Backtracing: Retrieving the Cause of the Query

Rose Wang, Pawan Wirawarn, Omar Khattab, Noah Goodman, Dorottya Demszky


Abstract
Many online content portals allow users to ask questions to supplement their understanding (e.g., of lectures). While information retrieval (IR) systems may provide answers for such user queries, they do not directly assist content creators—such as lecturers who want to improve their content—identify segments that caused a user to ask those questions.We introduce the task of backtracing, in which systems retrieve the text segment that most likely caused a user query.We formalize three real-world domains for which backtracing is important in improving content delivery and communication: understanding the cause of (a) student confusion in the Lecture domain, (b) reader curiosity in the News Article domain, and (c) user emotion in the Conversation domain.We evaluate the zero-shot performance of popular information retrieval methods and language modeling methods, including bi-encoder, re-ranking and likelihood-based methods and ChatGPT.While traditional IR systems retrieve semantically relevant information (e.g., details on “projection matrices” for a query “does projecting multiple times still lead to the same point?”), they often miss the causally relevant context (e.g., the lecturer states “projecting twice gets me the same answer as one projection”).
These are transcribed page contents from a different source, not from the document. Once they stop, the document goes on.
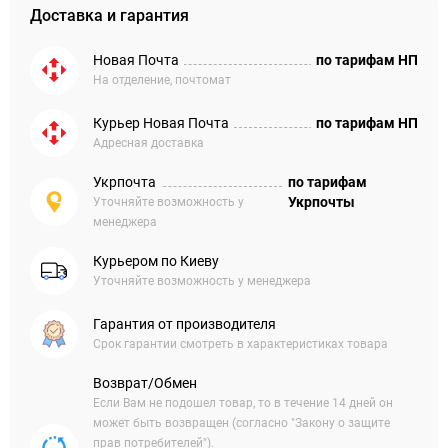
Доставка и гарантия
Новая Почта
по тарифам НП
На отделение, почтомат
Курьер Новая Почта
по тарифам НП
Адресная доставка
Укрпочта
по тарифам
Укрпочты
Уточняйте возможность у
менеджера
Курьером по Киеву
Уточняйте возможность у менеджера
Гарантия от производителя
Срок гарантии смотреть в характеристиках товара
Возврат/Обмен
Если Вам не подошел товар, то в течение 14 дней он
может быть возвращен (согласно "Закону о защите
прав потребителей").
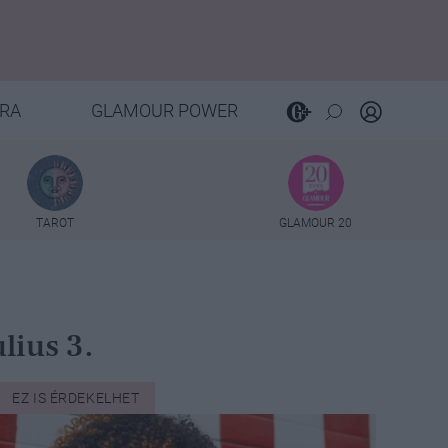
RA
GLAMOUR POWER
TAROT
GLAMOUR 20
lius 3.
EZ IS ÉRDEKELHET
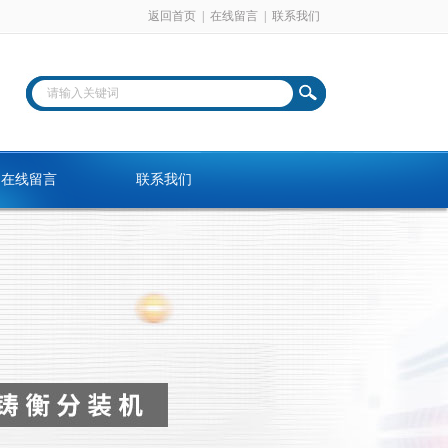
返回首页
|
在线留言
|
联系我们
在线留言
联系我们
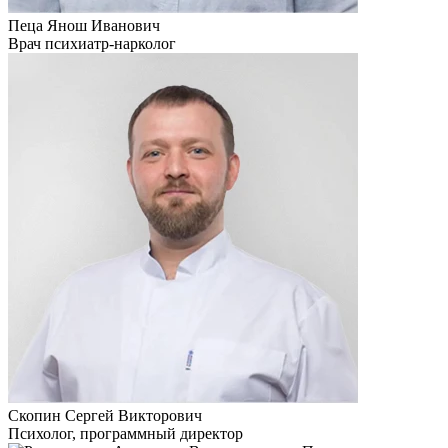
Пеца Янош Иванович
Врач психиатр-нарколог
Скопин Сергей Викторович
Психолог, программный директор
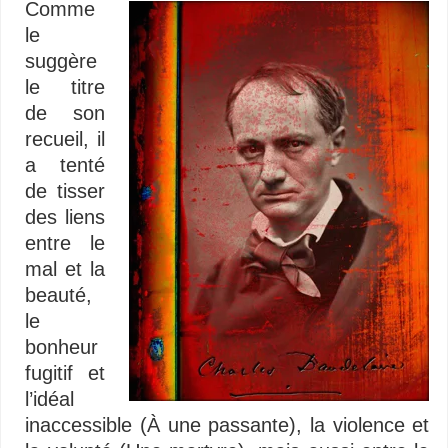
Comme
le
suggère
le titre
de son
recueil, il
a tenté
de tisser
des liens
entre le
mal et la
beauté,
le
bonheur
fugitif et
l’idéal
inaccessible (À une passante), la violence et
Our results show that there is room for improvement on backtracing and it requires new retrieval approaches.We hope our benchmark serves to improve future retrieval systems for backtracing, spawning systems that refine content generation and identify linguistic triggers influencing user queries.
Anthology ID:
2024.findings-eacl.48
Volume:
Findings of the Association for Computational Linguistics: EACL 2024
Month:
March
Year:
2024
Address:
St. Julian’s, Malta
Editors:
Yvette Graham, Matthew Purver
Venue:
Findings
SIG:
Publisher:
Association for Computational Linguistics
Note:
Pages:
722–735
Language:
URL:
https://aclanthology.org/2024.findings-eacl.48
DOI:
Bibkey:
Cite (ACL):
Rose Wang, Pawan Wirawarn, Omar Khattab, Noah Goodman, and Dorottya Demszky. 2024. Backtracing: Retrieving the Cause of the Query. In Findings of the Association for Computational Linguistics: EACL 2024, pages 722–735, St. Julian’s, Malta. Association for Computational Linguistics.
Cite (Informal):
Backtracing: Retrieving the Cause of the Query (Wang et al., Findings 2024)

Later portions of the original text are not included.